Insomma Roberto Cavalli vestiva le donne che vogliono sentirsi in un una situazione di entertaiment spettacolare permanente, di notte soprattutto ma anche di giorno, un po’ selvagge ma sempre a loro modo chic e incredibilmente sexy. Per rafforzare questi contenuti esageratamente emotivi, lo stilista utilizzava sfilate hollywoodiane, coinvolgeva sapientemente lo star system che, da parte sua, aveva bisogno di crescenti dosi di stravaganze per reggere le sfide di immagine che dalla post modernità in poi fanno parte del loro lavoro impegnandoli in incessanti relazioni pubbliche. E in quanto a stravaganze sexychic per almeno un paio di decadi Roberto Cavalli non è stato secondo a nessun altro stilista.
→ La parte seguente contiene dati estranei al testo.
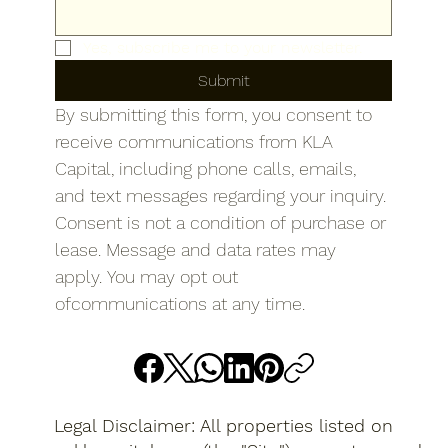
Yes, subscribe me to your newsletter.
Submit
By submitting this form, you consent to 
receive communications from KLA 
Capital, including phone calls, emails, 
and text messages regarding your inquiry. 
Consent is not a condition of purchase or 
lease. Message and data rates may 
apply. You may opt out 
ofcommunications at any time.
Legal Disclaimer: All properties listed on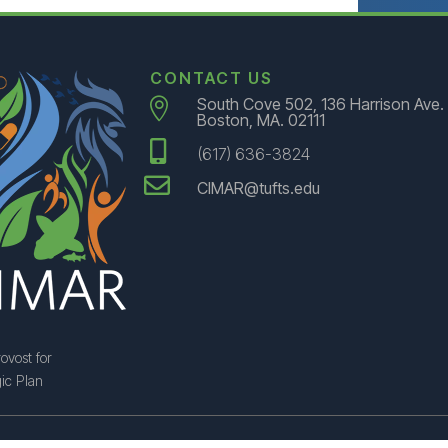
CONTACT US
South Cove 502, 136 Harrison Ave.

Boston, MA. 02111

(617) 636-3824

CIMAR@tufts.edu
ovost for
ic Plan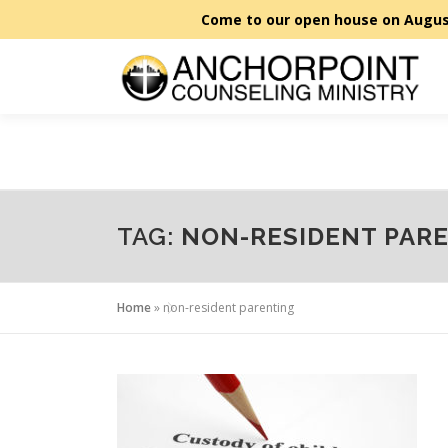
Skip
to
content
TAG:
NON-RESIDENT PAR
Home
»
non-resident parenting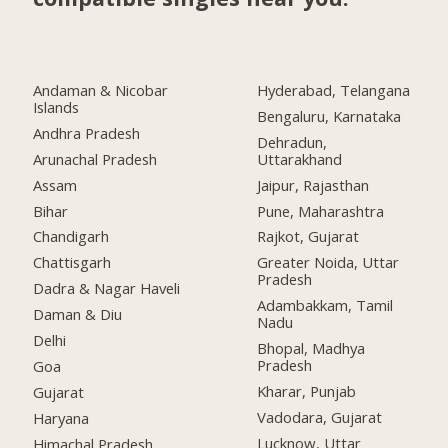
Andaman & Nicobar
Hyderabad, Telangana
Islands
Bengaluru, Karnataka
Andhra Pradesh
Dehradun,
Arunachal Pradesh
Uttarakhand
Assam
Jaipur, Rajasthan
Bihar
Pune, Maharashtra
Chandigarh
Rajkot, Gujarat
Chattisgarh
Greater Noida, Uttar
Pradesh
Dadra & Nagar Haveli
Adambakkam, Tamil
Daman & Diu
Nadu
Delhi
Bhopal, Madhya
Pradesh
Goa
Kharar, Punjab
Gujarat
Vadodara, Gujarat
Haryana
Lucknow, Uttar
Himachal Pradesh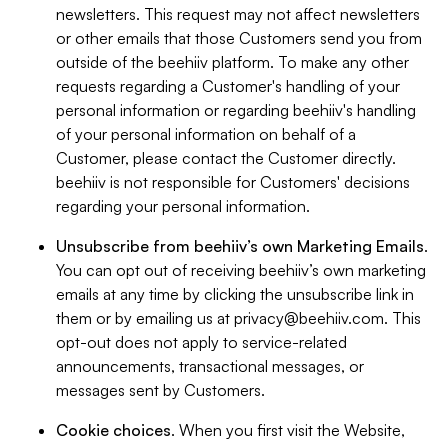
newsletters. This request may not affect newsletters
or other emails that those Customers send you from
outside of the beehiiv platform. To make any other
requests regarding a Customer's handling of your
personal information or regarding beehiiv's handling
of your personal information on behalf of a
Customer, please contact the Customer directly.
beehiiv is not responsible for Customers' decisions
regarding your personal information.
Unsubscribe from beehiiv’s own Marketing Emails
.
You can opt out of receiving beehiiv’s own marketing
emails at any time by clicking the unsubscribe link in
them or by emailing us at
privacy@beehiiv.com
. This
opt-out does not apply to service-related
announcements, transactional messages, or
messages sent by Customers.
Cookie choices
. When you first visit the Website,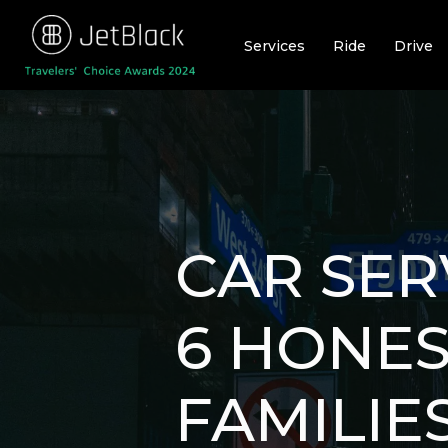
Skip
to
Services
Ride
Drive
content
CAR SER
6 HONES
FAMILIE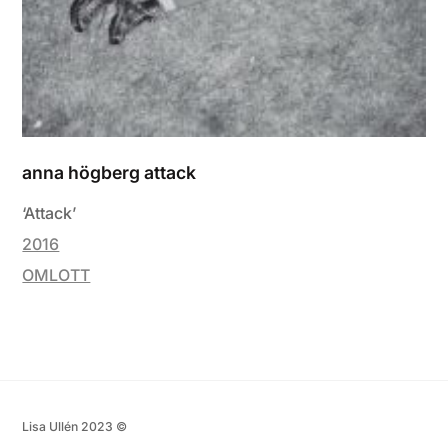
anna högberg attack
‘Attack’
2016
OMLOTT
Lisa Ullén 2023 ©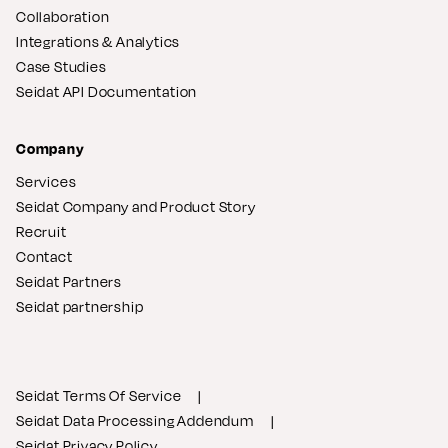
Collaboration
Integrations & Analytics
Case Studies
Seidat API Documentation
Company
Services
Seidat Company and Product Story
Recruit
Contact
Seidat Partners
Seidat partnership
Seidat Terms Of Service
Seidat Data Processing Addendum
Seidat Privacy Policy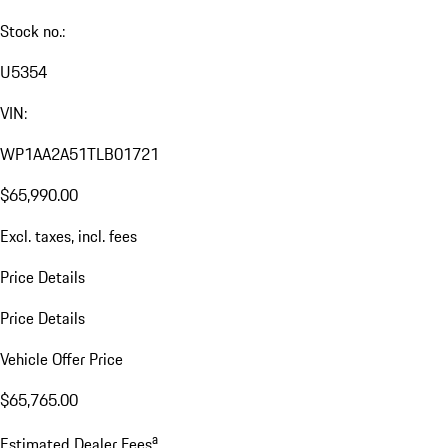
Stock no.:
U5354
VIN:
WP1AA2A51TLB01721
$65,990.00
Excl. taxes, incl. fees
Price Details
Price Details
Vehicle Offer Price
$65,765.00
a
Estimated Dealer Fees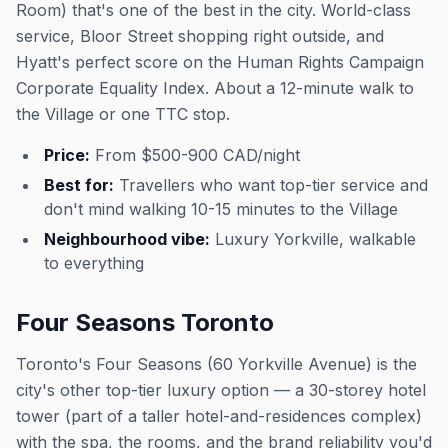
Room) that's one of the best in the city. World-class
service, Bloor Street shopping right outside, and
Hyatt's perfect score on the Human Rights Campaign
Corporate Equality Index. About a 12-minute walk to
the Village or one TTC stop.
Price:
From $500-900 CAD/night
Best for:
Travellers who want top-tier service and
don't mind walking 10-15 minutes to the Village
Neighbourhood vibe:
Luxury Yorkville, walkable
to everything
Four Seasons Toronto
Toronto's Four Seasons (60 Yorkville Avenue) is the
city's other top-tier luxury option — a 30-storey hotel
tower (part of a taller hotel-and-residences complex)
with the spa, the rooms, and the brand reliability you'd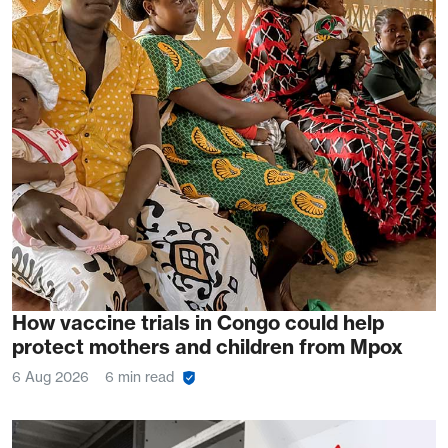
How vaccine trials in Congo could help
protect mothers and children from Mpox
6 Aug 2026
6 min read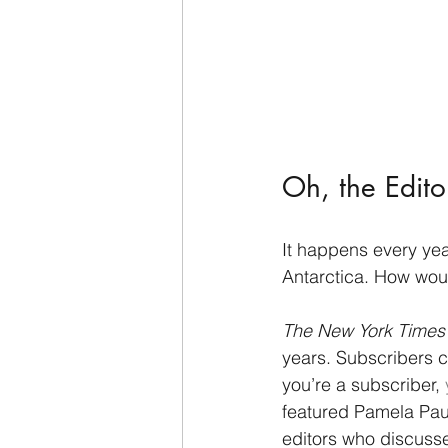
Oh, the Editor
It happens every year,
Antarctica. How wou
The New York Times
years. Subscribers c
you’re a subscriber, 
featured Pamela Paul,
editors who discusse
Aggiungo che aldilà delle chiacchiere giornalistiche quasi sempre orientate a sottolineare con toni e arie complici  i presunti eccessi delle sue collezioni, Cavalli non è mai stato veramente irriverente o oltraggioso nei confronti della bellezza femminile. Diversamente da Margiela e McQueen che a un certo punto sembrava veramente che odiassero il tipo di donna sensuale, sexy e glamour, per così favorire l’emersione di un nuovo immaginario della moda occupato da corpi de-erotizzati, è il caso del primo dei due grandi stilisti citati, o da una bellezza tossica e corrosiva, il secondo…In opposizione a questi stilisti adorati dal giornalismo anglosassone d’avanguardia dicevo, Cavalli, Versace, Dolce & Gabbana, Gucci di Tom Ford con stili creativi diversi continuavano a  promuovere l’erotizzazione dell’imago femminile. A mio avviso lo stile di Cavalli sempre un po’ sopra le righe ma mai caricaturale e terribilmente sublime come quello di John Galliano, si rivelò solido sul mercato dei desideri anche se dal punto di vista culturale era la generazione degli intransigenti distruttori delle armoniche glamour ad attirare l‘attenzione degli stakeholder più autorevoli. 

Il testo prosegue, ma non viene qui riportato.